In a press conference held Wednesday afternoon, Amr Ali, the movement's coordinator announced that it supported the hunger strike movement. Ali spoke of ‘the empty stomach" against the protest law which he described as "unconstitutional," demanding the release of the detainees imprisoned because of the law.
"April 6 Youth movement is against any law suppressing protests but it is not against any law to organise them" Ali said.
Zizo Abdo, the leading member of April 6 Youth movement announced that 30 members of the political youth movement that played a crucial role in the 25 January revolution have joined the nationwide hunger strike.
During the press conference members of the movement read the statement of Ahmed Maher, the founder of the organisation who is currently serving three years in jail for illegal protesting.
"The regime does not care for the thousands unjustly imprisoned because of the protest law, it does not care that some of them lost their jobs because of it or that there are doctors, engineers, professors and journalists in jail because of the law because they care more for the stability of their rule," Maher said in his statement.
"Today our battle is the battle of the empty stomach, the only thing we have to fight injustice is our bodies and what is its use if it is isolated from your life, your family and your children?" Maher said in his letter declaring his hunger strike until his release.
Ahmed Maher, leading April 6 Youth member Mohamed Adel as well as activist Ahmed Douma were sentenced to three years in prison and were fined LE50,000 for illegal protesting and assaulting security forces last November.
The court of urgent matters in Cairo banned all the activities of April 6 Youth accusing them of espionage last April.
On Saturday a group of political parties and movements announced their support for the growing hunger strike.
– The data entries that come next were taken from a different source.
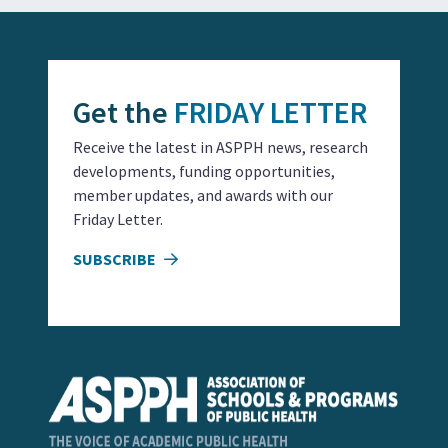
Get the
FRIDAY LETTER
Receive the latest in ASPPH news, research
developments, funding opportunities,
member updates, and awards with our
Friday Letter.
SUBSCRIBE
The strike initially began in Egyptian prisons by detainees imprisoned on charges of violating the protest law but later spread to activists and politicians outside of prison too.
According to estimations, no less than 80 detainees in prisons all over the country announced their hunger strike over the past three weeks.
Recently government officials hinted that the controversial protest law issued November 2013 was going to be amended soon.